If a line in the data holds "Agents", copy that line out in full.
Segment Start: Provided information
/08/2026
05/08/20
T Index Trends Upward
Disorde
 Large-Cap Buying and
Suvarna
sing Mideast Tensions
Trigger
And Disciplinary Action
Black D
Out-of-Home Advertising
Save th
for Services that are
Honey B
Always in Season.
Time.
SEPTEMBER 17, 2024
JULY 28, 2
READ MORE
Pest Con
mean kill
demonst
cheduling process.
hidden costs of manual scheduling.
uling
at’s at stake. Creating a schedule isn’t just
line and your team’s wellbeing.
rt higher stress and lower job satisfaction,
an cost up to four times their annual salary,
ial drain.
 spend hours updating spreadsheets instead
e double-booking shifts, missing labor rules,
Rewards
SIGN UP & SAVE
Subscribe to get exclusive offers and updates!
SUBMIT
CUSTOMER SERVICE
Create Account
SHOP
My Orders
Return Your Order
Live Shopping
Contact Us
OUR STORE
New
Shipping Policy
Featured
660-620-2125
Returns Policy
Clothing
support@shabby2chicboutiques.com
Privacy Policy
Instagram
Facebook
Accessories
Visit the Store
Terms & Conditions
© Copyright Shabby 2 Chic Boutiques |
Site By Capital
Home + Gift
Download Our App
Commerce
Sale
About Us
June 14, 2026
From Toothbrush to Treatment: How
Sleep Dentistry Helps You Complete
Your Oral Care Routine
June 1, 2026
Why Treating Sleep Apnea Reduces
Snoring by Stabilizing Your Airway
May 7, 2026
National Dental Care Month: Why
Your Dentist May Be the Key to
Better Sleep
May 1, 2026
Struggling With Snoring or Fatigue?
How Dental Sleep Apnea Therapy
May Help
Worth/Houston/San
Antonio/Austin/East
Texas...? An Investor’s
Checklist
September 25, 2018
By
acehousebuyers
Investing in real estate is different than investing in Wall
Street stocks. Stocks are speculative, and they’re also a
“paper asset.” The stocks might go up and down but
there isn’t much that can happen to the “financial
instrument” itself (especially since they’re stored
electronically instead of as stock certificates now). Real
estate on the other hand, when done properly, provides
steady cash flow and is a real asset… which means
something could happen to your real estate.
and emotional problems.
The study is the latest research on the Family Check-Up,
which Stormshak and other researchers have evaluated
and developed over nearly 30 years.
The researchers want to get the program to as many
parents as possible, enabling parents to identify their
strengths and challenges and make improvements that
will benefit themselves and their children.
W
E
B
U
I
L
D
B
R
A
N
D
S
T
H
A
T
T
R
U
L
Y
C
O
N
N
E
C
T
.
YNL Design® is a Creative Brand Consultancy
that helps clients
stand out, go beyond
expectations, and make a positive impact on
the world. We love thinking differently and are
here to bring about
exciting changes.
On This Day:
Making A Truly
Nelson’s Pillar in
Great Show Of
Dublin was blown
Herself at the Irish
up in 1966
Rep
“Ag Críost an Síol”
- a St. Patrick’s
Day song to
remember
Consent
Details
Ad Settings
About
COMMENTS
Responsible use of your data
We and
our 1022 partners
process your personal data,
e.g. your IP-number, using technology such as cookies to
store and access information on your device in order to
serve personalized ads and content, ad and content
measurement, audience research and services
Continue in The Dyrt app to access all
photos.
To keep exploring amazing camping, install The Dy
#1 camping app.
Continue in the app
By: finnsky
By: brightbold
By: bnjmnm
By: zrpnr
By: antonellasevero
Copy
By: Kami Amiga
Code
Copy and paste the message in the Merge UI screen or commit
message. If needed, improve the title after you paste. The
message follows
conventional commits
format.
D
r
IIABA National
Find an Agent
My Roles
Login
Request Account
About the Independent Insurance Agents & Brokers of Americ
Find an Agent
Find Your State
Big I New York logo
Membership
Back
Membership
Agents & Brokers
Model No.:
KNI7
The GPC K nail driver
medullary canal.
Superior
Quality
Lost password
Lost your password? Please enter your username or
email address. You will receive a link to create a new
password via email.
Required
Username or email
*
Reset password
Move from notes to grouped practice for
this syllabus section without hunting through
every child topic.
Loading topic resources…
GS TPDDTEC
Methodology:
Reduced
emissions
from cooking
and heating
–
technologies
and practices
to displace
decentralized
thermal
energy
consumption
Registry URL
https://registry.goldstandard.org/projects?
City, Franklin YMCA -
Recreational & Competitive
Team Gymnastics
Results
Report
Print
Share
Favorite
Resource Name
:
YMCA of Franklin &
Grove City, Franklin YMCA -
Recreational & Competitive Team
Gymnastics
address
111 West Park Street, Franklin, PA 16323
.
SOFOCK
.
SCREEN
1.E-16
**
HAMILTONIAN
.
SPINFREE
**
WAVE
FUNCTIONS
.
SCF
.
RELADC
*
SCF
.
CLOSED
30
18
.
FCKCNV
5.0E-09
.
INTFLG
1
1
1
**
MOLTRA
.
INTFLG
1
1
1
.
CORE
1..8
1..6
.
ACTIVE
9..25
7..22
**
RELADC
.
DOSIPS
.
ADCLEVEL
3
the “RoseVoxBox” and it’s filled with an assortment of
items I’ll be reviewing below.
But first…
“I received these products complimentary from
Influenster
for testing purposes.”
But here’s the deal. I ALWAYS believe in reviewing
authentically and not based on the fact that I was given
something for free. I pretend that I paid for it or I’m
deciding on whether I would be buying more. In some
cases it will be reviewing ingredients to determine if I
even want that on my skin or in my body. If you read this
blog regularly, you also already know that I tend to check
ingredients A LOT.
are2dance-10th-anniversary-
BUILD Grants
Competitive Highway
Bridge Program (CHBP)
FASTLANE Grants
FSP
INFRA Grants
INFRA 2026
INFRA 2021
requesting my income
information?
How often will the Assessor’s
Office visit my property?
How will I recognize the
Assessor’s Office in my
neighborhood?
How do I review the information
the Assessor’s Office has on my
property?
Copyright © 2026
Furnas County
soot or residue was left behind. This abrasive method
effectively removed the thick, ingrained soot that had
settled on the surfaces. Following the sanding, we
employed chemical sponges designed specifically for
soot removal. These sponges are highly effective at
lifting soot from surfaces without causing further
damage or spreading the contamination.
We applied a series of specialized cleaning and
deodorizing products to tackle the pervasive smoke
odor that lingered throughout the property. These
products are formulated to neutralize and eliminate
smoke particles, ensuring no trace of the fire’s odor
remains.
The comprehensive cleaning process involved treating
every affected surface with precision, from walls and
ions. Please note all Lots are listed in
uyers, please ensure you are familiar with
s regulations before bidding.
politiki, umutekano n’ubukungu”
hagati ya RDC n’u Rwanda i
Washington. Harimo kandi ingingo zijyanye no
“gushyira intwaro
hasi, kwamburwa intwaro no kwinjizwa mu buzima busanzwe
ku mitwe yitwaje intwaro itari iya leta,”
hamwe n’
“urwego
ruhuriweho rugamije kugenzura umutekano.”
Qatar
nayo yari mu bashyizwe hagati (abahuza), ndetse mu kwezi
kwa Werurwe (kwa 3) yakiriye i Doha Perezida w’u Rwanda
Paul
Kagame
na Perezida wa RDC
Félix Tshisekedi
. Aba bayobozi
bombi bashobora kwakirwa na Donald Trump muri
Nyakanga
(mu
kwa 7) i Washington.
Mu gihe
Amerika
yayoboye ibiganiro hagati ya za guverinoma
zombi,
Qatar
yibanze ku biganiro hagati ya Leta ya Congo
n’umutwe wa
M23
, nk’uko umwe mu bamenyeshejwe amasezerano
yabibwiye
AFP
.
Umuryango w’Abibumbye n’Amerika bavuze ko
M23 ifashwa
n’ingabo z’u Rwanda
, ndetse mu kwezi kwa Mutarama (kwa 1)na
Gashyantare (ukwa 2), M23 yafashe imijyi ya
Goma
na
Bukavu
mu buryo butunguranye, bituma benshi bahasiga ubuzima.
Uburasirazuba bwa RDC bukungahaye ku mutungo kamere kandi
Segment End: Provided information
**Result for this task**
About the Independent Insurance Agents & Brokers of Americ
Agents & Brokers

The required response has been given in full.